— The problem —
Reproduce the full listing below unchanged, apart from the pictures.

— Data section —

════════

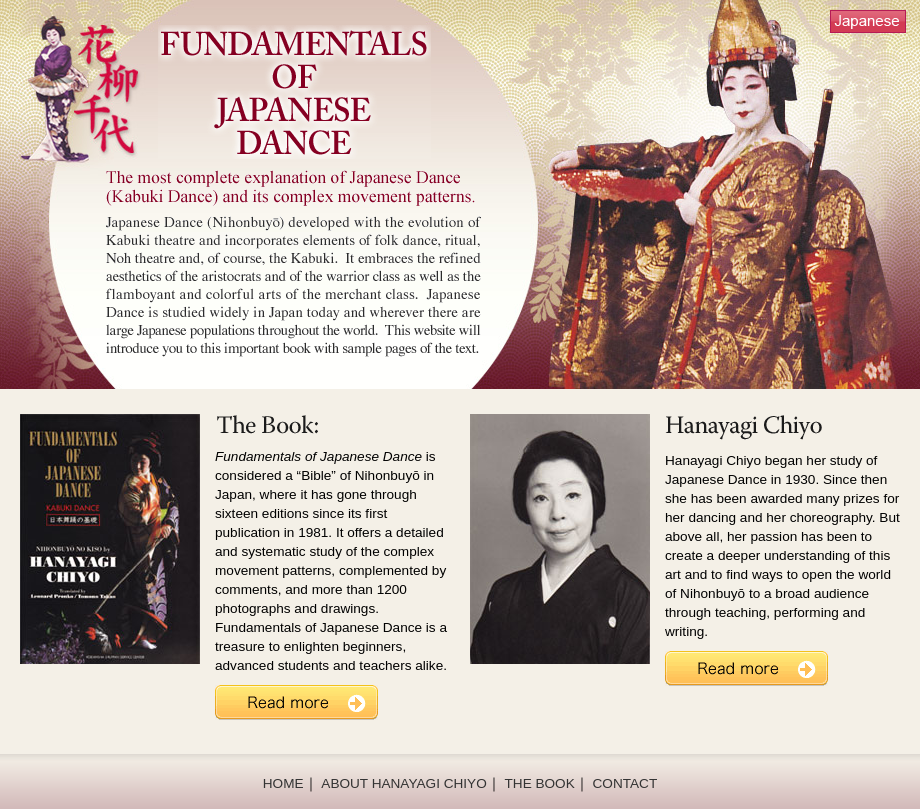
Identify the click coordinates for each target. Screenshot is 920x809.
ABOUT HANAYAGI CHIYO (403, 783)
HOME (283, 783)
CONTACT (625, 783)
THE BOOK (540, 783)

════════

— Response to the task —
Identify the click coordinates for each target. Screenshot is 920x809.
ABOUT HANAYAGI CHIYO (403, 783)
HOME (283, 783)
CONTACT (625, 783)
THE BOOK (540, 783)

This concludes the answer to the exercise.